EXERCISE DESCRIPTION: Copies of all lines that contain "WordPress" are needed; take them from the data below.

EXERCISE INPUTS:
-------------------------

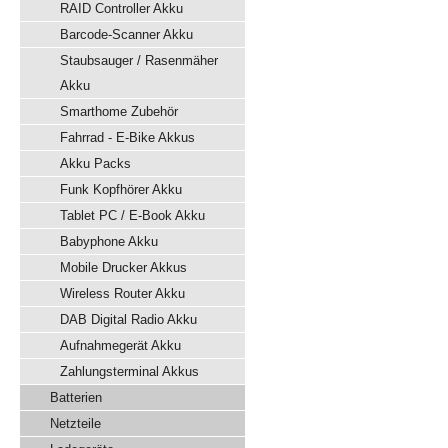
RAID Controller Akku
Barcode-Scanner Akku
Staubsauger / Rasenmäher
Akku
Smarthome Zubehör
Fahrrad - E-Bike Akkus
Akku Packs
Funk Kopfhörer Akku
Tablet PC / E-Book Akku
Babyphone Akku
Mobile Drucker Akkus
Wireless Router Akku
DAB Digital Radio Akku
Aufnahmegerät Akku
Zahlungsterminal Akkus
Batterien
Netzteile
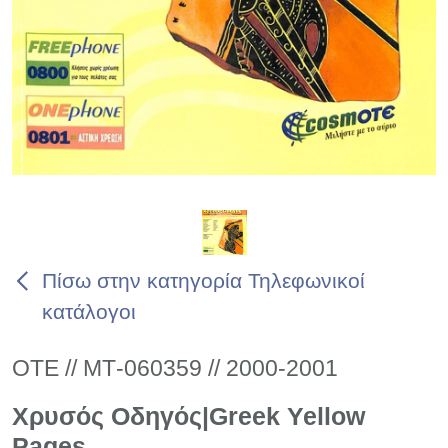
Πίσω στην κατηγορία Τηλεφωνικοί
κατάλογοι
ΟΤΕ // ΜΤ-060359 // 2000-2001
Χρυσός Οδηγός|Greek Yellow
Pages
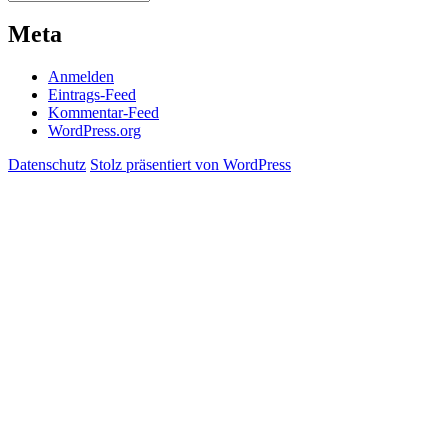
Meta
Anmelden
Eintrags-Feed
Kommentar-Feed
WordPress.org
Datenschutz
Stolz präsentiert von WordPress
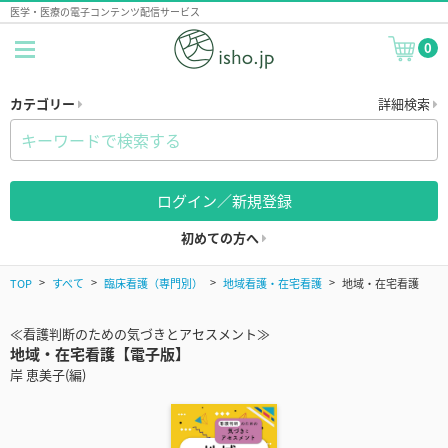
医学・医療の電子コンテンツ配信サービス
0
カテゴリー
詳細検索
ログイン／新規登録
初めての方へ
TOP
すべて
臨床看護（専門別）
地域看護・在宅看護
地域・在宅看護
≪看護判断のための気づきとアセスメント≫
地域・在宅看護【電子版】
岸 恵美子(編)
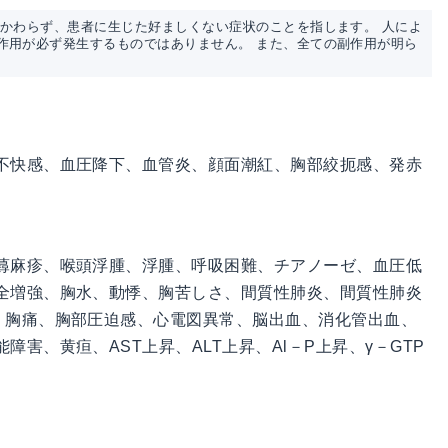
かかわらず、患者に生じた好ましくない症状のことを指します。 人によ
作用が必ず発生するものではありません。 また、全ての副作用が明ら
不快感、血圧降下、血管炎、顔面潮紅、胸部絞扼感、発赤
蕁麻疹、喉頭浮腫、浮腫、呼吸困難、チアノーゼ、血圧低
全増強、胸水、動悸、胸苦しさ、間質性肺炎、間質性肺炎
、胸痛、胸部圧迫感、心電図異常、脳出血、消化管出血、
害、黄疸、AST上昇、ALT上昇、Al－P上昇、γ－GTP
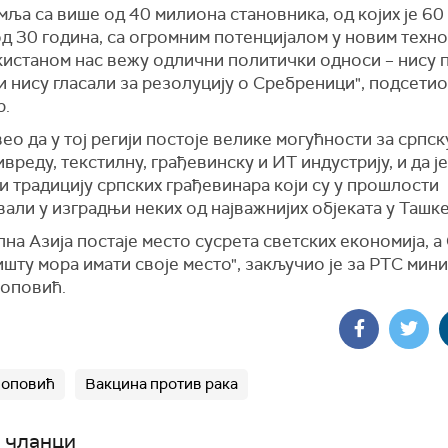
емља са више од 40 милиона становника, од којих је 60
д 30 година, са огромним потенцијалом у новим техно
кистаном нас вежу одлични политички односи – нису 
 нису гласали за резолуцију о Сребреници", подсетио
р.
вео да у тој регији постоје велике могућности за српск
реду, текстилну, грађевинску и ИТ индустрију, и да ј
 традицију српских грађевинара који су у прошлости
али у изградњи неких од најважнијих објеката у Ташке
на Азија постаје место сусрета светских економија, а 
шту мора имати своје место", закључио је за РТС мин
оповић.
Поповић
Вакцина против рака
 чланци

-------------------------

SOLUTION TO THIS TASK:
WordPress.org
Stolz präsentiert von WordPress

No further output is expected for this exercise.